The gathering of quantitative data from various research globally is usually contentious because results are influenced by multiple, sometimes unforeseen factors. For example, comparing growth rates of same species grown at different environmental conditions may be misleading as these conditions play a significant role on how these species grow. For most studies, precautions to address this problem are put in place, exclusion criteria are set, adjusted equations are developed, but it is difficult to state with utmost certainty that this problem is eliminated. However, very meaningful inferences can be drawn from these findings when the limitations are recognized and steps to minimize these limitations are put in place.

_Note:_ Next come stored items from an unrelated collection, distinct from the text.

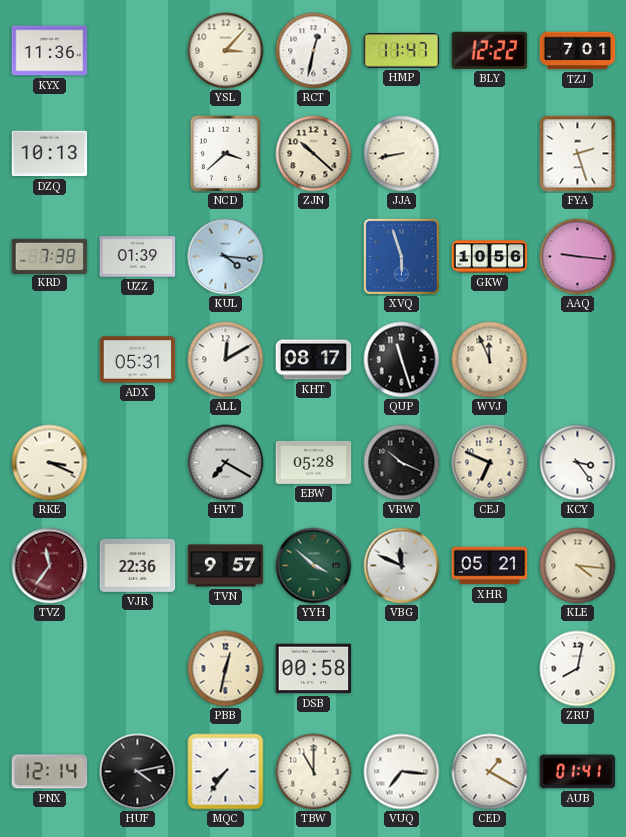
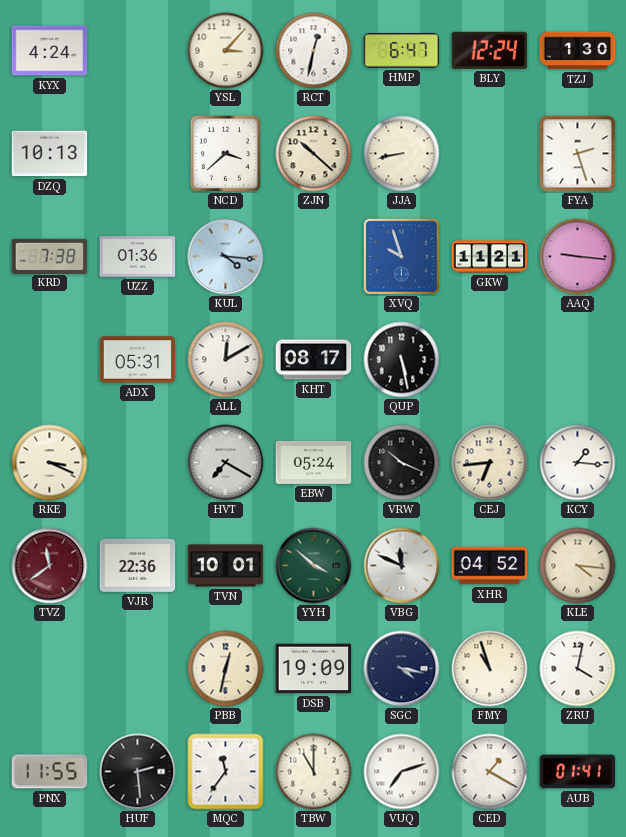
KYX: 11:36 -> 4:24
HMP: 11:47 -> 6:47
BLY: 12:22 -> 12:24
TZJ: 7:01 -> 1:30
UZZ: 01:39 -> 01:36
XVQ: 5:57 -> 9:57
GKW: 10:56 -> 11:21
QUP: 11:27 -> 5:28
WVJ: 11:56 -> none
EBW: 05:28 -> 05:24
CEJ: 6:49 -> 6:44
KCY: 3:24 -> 1:16
TVZ: 11:36 -> 11:39
TVN: 9:57 -> 10:01
XHR: 05:21 -> 04:52
DSB: 00:58 -> 19:09
SGC: none -> 4:17
FMY: none -> 10:57
ZRU: 8:02 -> 4:02
PNX: 12:14 -> 11:55
HUF: 4:13 -> 2:29
MQC: 7:36 -> 11:36
VUQ: 7:16 -> 7:12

A multi-criteria decision matrix in its simplest form summarizes findings based on information gathered after an evaluation of a plethora of conflicting criteria. In some cases, this information on given criteria is merely opinions and not backed by quantitative data. In these cases, utility scores are assigned to criteria which are sometimes derived by collaborative stakeholder consultations and analysis or sometimes questionnaire inputs or even computer modeling. However, for this study, quantitative data were derived from multiple independent research globally. It is also important to note that criteria for the most part are seldomly considered equally. Some are considered more important than others in decision-making, hence the need to assign weights. The weights assigned to criteria greatly determine to a large extent the outcome of the analysis.

In scenarios involving quantitative data comparison, it is recommended that an independent study be carried out where possible, exposing all options to the same conditions to make a fairer comparison with limited external influence. This however is often impossible in cases of multiple options, hence the need for a multi-criteria analysis for an informed evidence-based decision-making.

This research aimed to explore the feasibility of MCDA as a tool for deciding the best plant species for synergy between two primary uses: phytoremediation and bioenergy generation. Results showed varying degrees of species’ strengths in relation to the specified criteria and their weaknesses where present. The model suggests that for optimal phytoremediation and bioenergy production, sunflower and silvergrass are the best two candidates.

Conclusion

A systematic multi-criteria decision analysis process which involved developing a matrix (MCDM) to summarize numeric data sourced from scientific databases was used to select plant that best combine phytoremediation and bioenergy generation properties. For this study, sunflower and silvergrass emerged as the best candidates for optimal phytoremediation and energy generation.

A look at the multi-criteria matrix scores assists the process of making decisions because they compile plant species options quantitatively for all relevant criteria and KPIs. The weighting process then helps incorporate stakeholder priorities to the selection process. An MCDA should only be used when selection options are many and the feasibility of carrying out independent studies is low.